The business promises full IT support for Microsoft, Unix, and Mac systems.

“We do PCs, laptops, server applications, NAS applications in networking, backup storage, networking and storage and web design,” Sepulveda-Gomez says.

“We also lease and sell computers, computer parts, including networking routers and hubs.”

Brands include IBM, HP, Compaq and Dell.

“We are partners with Linksys, ASUS and Cisco,” he continues.

Business customers are typically small, such as a local print shop, chain of motels, lodges and hotels.

Altogether Sepulveda-Gomez manages some 45 sites.

“Businesses are small so they contract people. They are all local with few chains so they get local IT firms, as they are not big enough to have their own IT staff,” he says.

His work also includes troubleshooting and setting up wireless networks with inhouse security.

Then, there are the home users, who typically buy a new computer and they want upgrades such as wireless at home to avoid having cables around the house.

“IT is definitely the main part. There are good opportunities in Queenstown for all businesses. The town is always developing. As one business goes away, another will take over,” he says.

Sepulveda-Gomez believes what sets him apart from others like him in Queenstown is that he can do everything, including fixing printers.

Business is good and QTIT is looking to expand, offering more services support and contracting.

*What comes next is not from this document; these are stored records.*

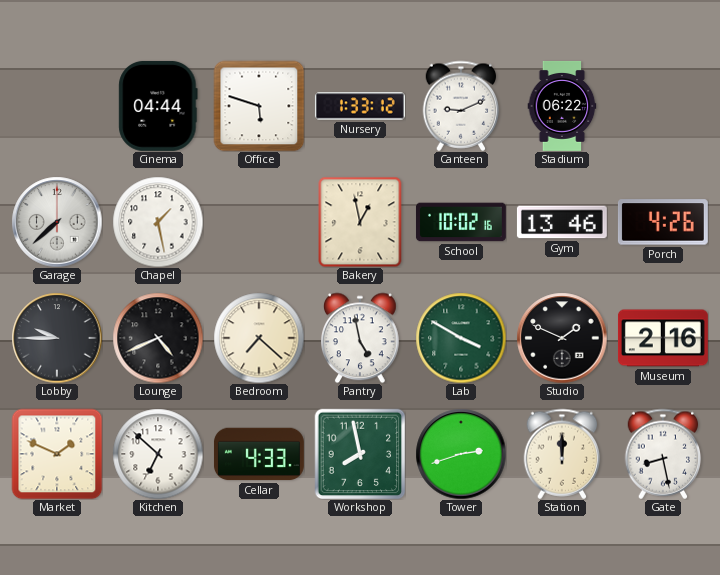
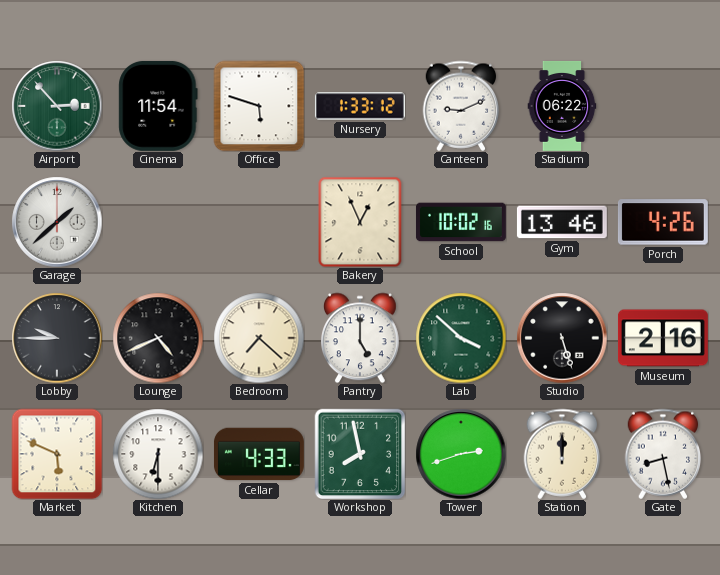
Airport: none -> 2:53
Cinema: 04:44 -> 11:54
Garage: 7:38 -> 1:38
Chapel: 1:28 -> none
Bakery: 12:58 -> 12:56
Pantry: 4:58 -> 5:00
Lab: 3:50 -> 3:52
Studio: 1:49 -> 5:27
Market: 1:49 -> 5:49
Kitchen: 6:52 -> 6:30
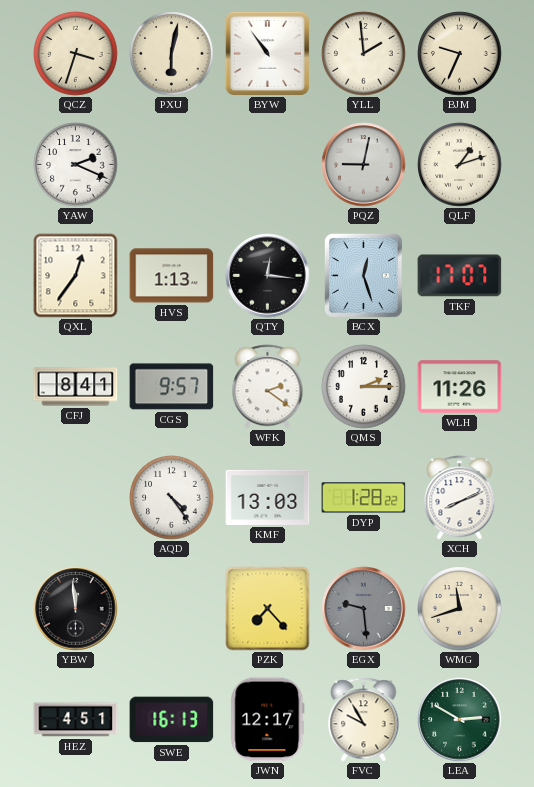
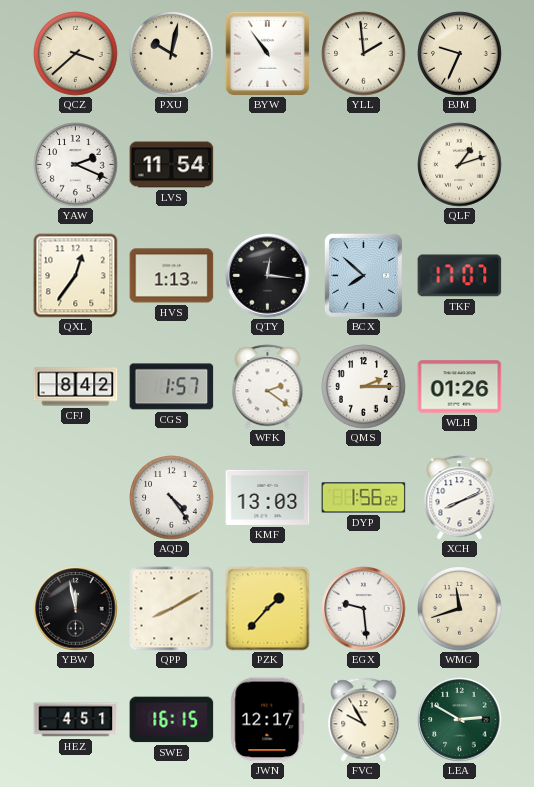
QCZ: 3:33 -> 3:38
PXU: 6:02 -> 10:02
LVS: none -> 11:54
PQZ: 9:02 -> none
BCX: 12:27 -> 7:52
CFJ: 8:41 -> 8:42
CGS: 9:57 -> 1:57
WLH: 11:26 -> 01:26
DYP: 1:28 -> 1:56
YBW: 11:59 -> 11:58
QPP: none -> 8:10
PZK: 7:23 -> 1:37
EGX dial: grey -> white
SWE: 16:13 -> 16:15
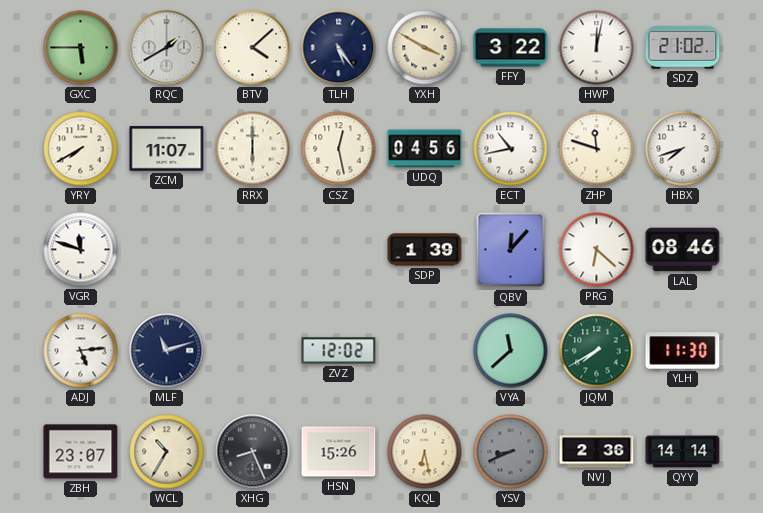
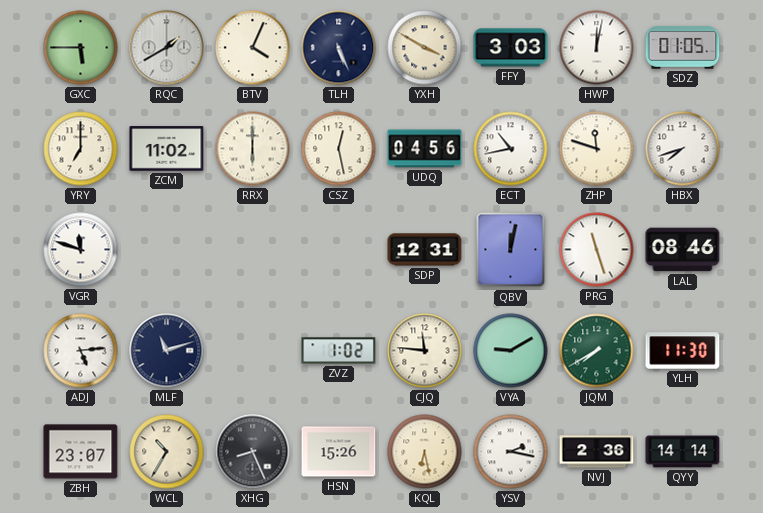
BTV: 4:08 -> 4:04
TLH: 5:24 -> 5:26
FFY: 3:22 -> 3:03
SDZ: 21:02 -> 01:05
YRY: 7:40 -> 7:00
ZCM: 11:07 -> 11:02
SDP: 1:39 -> 12:31
QBV: 12:07 -> 12:02
PRG: 6:22 -> 11:27
ZVZ: 12:02 -> 1:02
CJQ: none -> 11:46
VYA: 11:38 -> 9:10
YSV: 8:41 -> 2:17
YSV dial: grey -> white
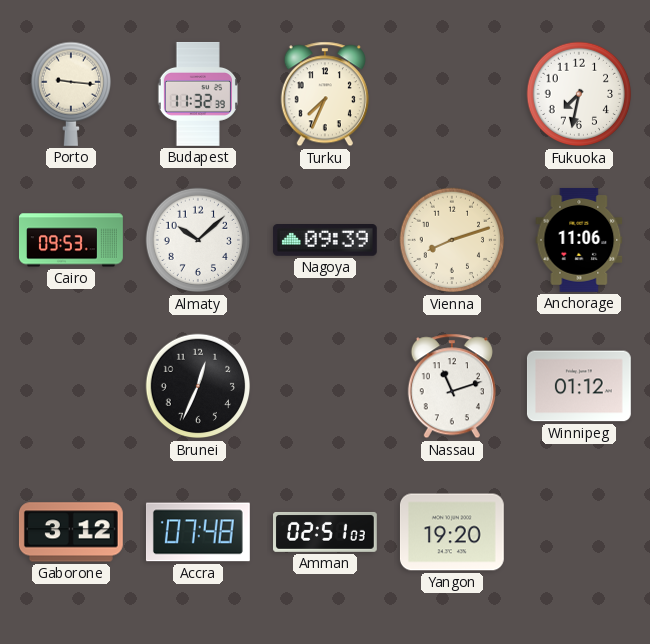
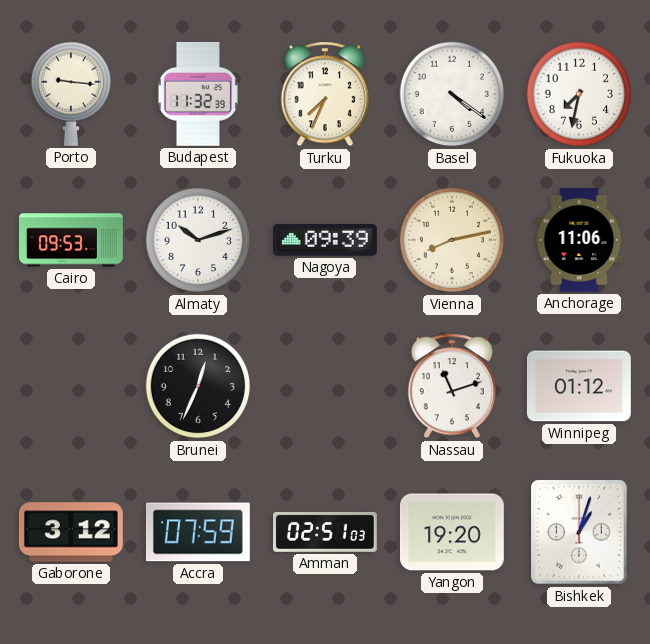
Basel: none -> 4:21
Almaty: 10:08 -> 10:12
Vienna: 8:12 -> 8:13
Accra: 07:48 -> 07:59
Bishkek: none -> 1:03
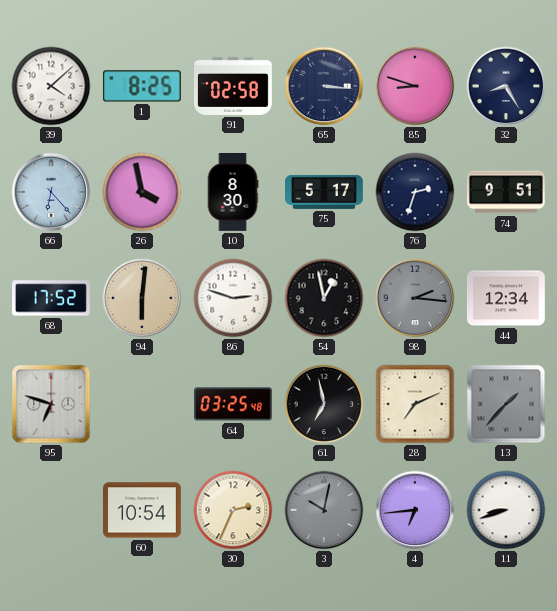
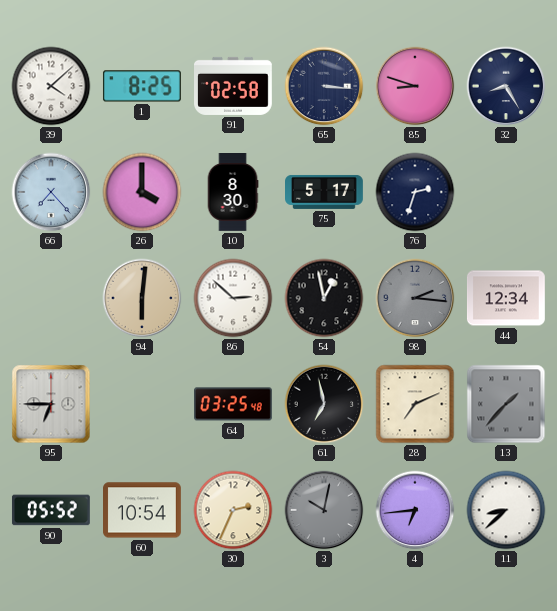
66: 6:23 -> 7:23
26: 3:58 -> 4:00
74: 9:51 -> none
68: 17:52 -> none
86: 2:48 -> 2:52
95: 6:48 -> 6:45
90: none -> 05:52
11: 8:42 -> 8:38
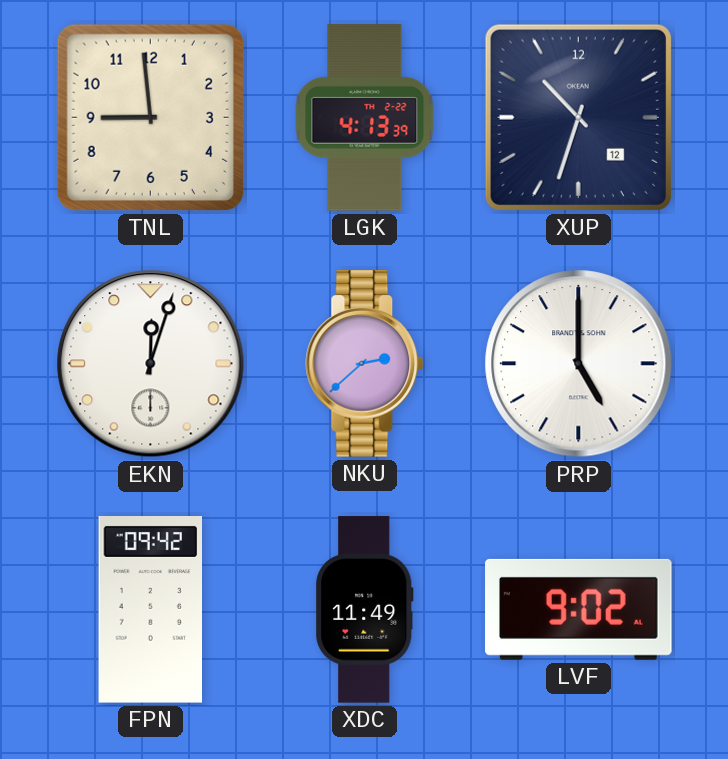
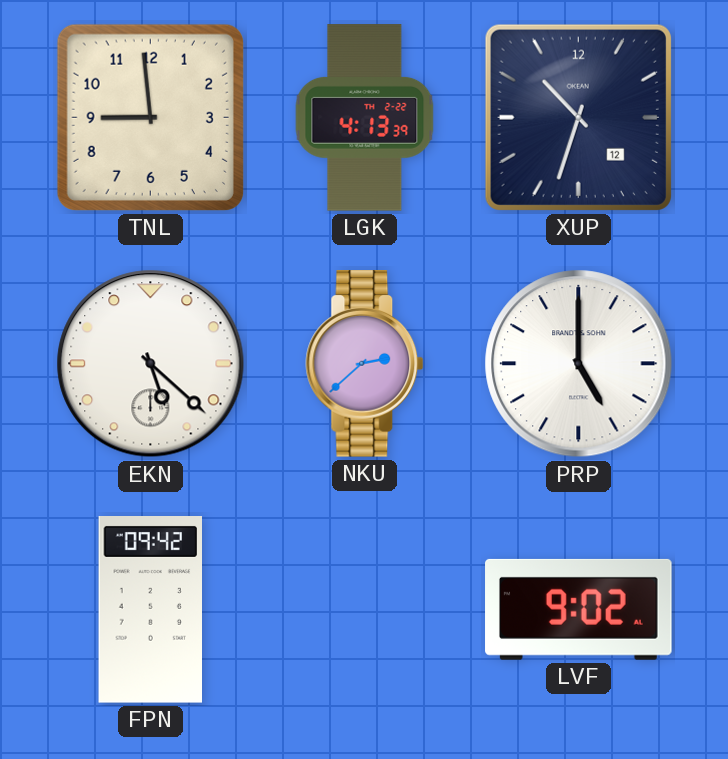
EKN: 12:03 -> 5:22
XDC: 11:49 -> none
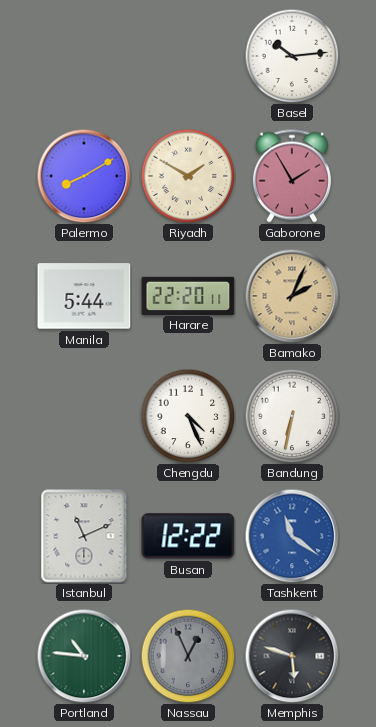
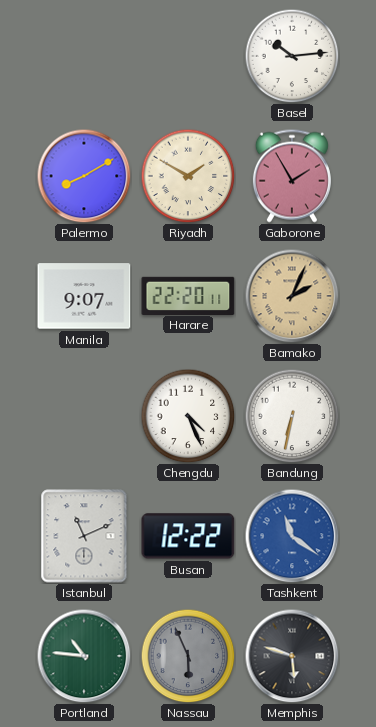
Manila: 5:44 -> 9:07
Nassau: 12:56 -> 5:56
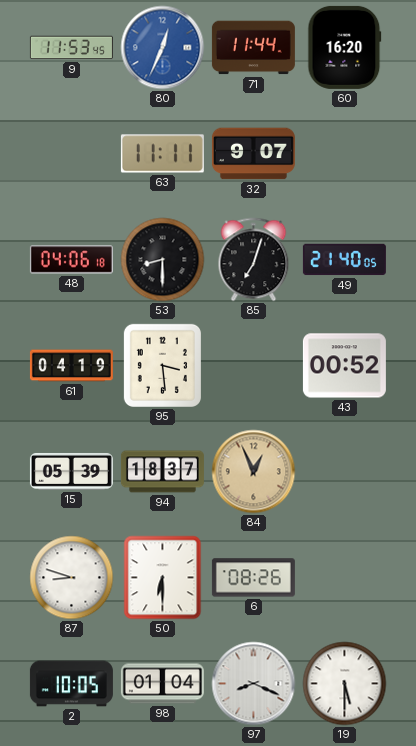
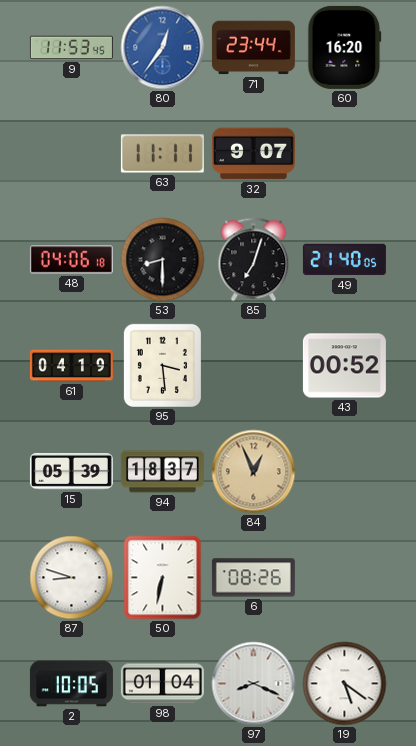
80: 12:34 -> 12:36
71: 11:44 -> 23:44
50: 6:30 -> 6:32
19: 5:30 -> 5:21
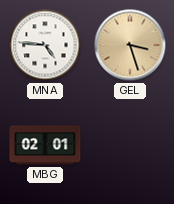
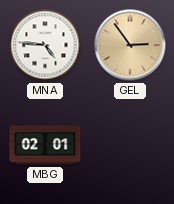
GEL: 3:27 -> 2:54
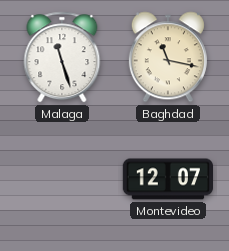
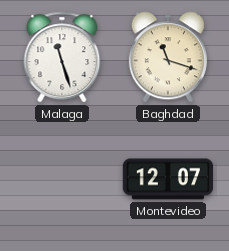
Baghdad: 11:17 -> 11:18
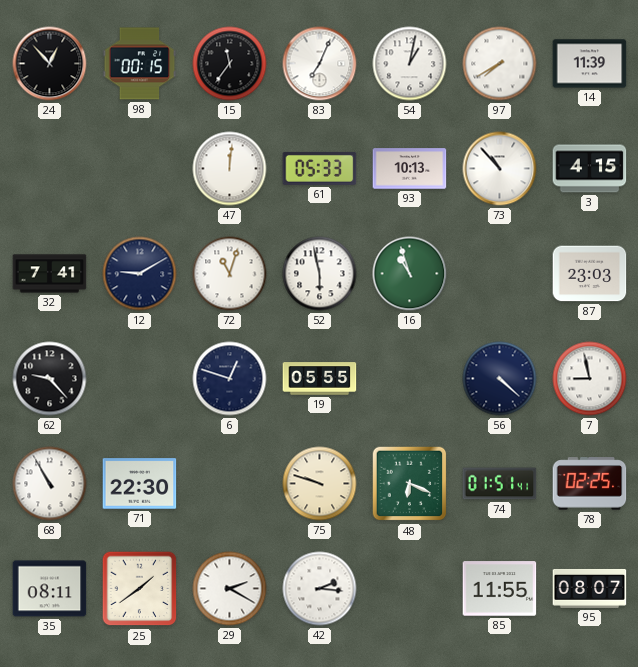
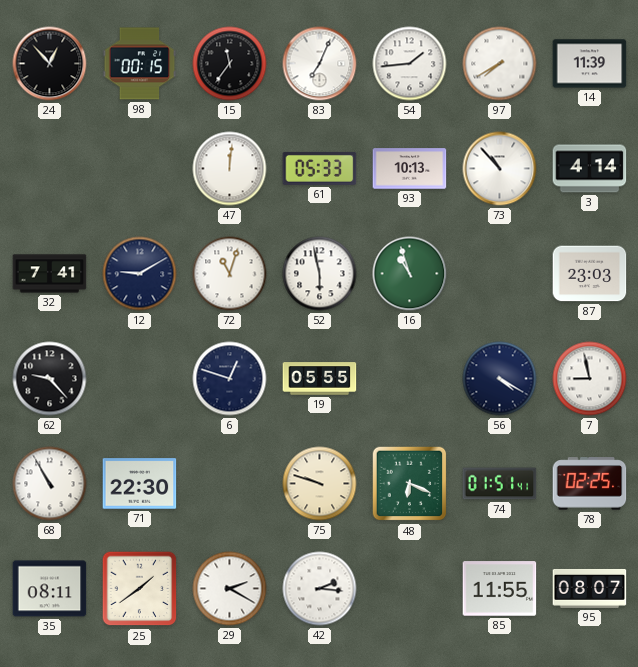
54: 1:02 -> 1:44
3: 4:15 -> 4:14
56: 4:22 -> 4:20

A speciality is also websites, with several major projects underway, including developing a new control management system. QTIT works in HTML, PHP, XML, Javascript, Dreamweaver and Adobe. Software projects related to tourism is another speciality.

“There is enough competition for the amount of business in town. What happens is IT professionals come and go. They stay six months for the ski season and then leave us, Big Bear and Digital 7 [to serve the market],” Sepulveda-Gomez says.

Sepulveda-Gomez likes to work on web design in the evening “when I put my headphones on and go crazy”.

Over the weekend, he is only on call but he says it “can be pretty busy as Queenstown never stops on a weekend”. The ski season is also busier, with Monday, Tuesday and Friday as “crazy, crazy days as people want to get things done”.

Sepulveda-Gomez says QTIT is well known in Queenstown, especially to larger businesses since he has a marketing person, plus himself who also markets the business.

He has also built up business contacts and customers who have helped spread the word.

Being young and more relaxed is another benefit, claims Sepulveda-Gomez. “I am only 25. We try and bring more freshness into IT.”

Sepulveda-Gomez has found settling in Queenstown easy as it is “not a Kiwi town”, but more international in outlook.

However, he says New Zealanders are less patient than Chileans who realise “things take time”.

He says Unix and open source are more common in Chile.

“In Chile, Microsoft is not the option you take over there,” Sepulveda-Gomez says.

Living standards and wages “are the same” in either country.

“IT is well paid wherever you go. It’s what runs the world at the moment.”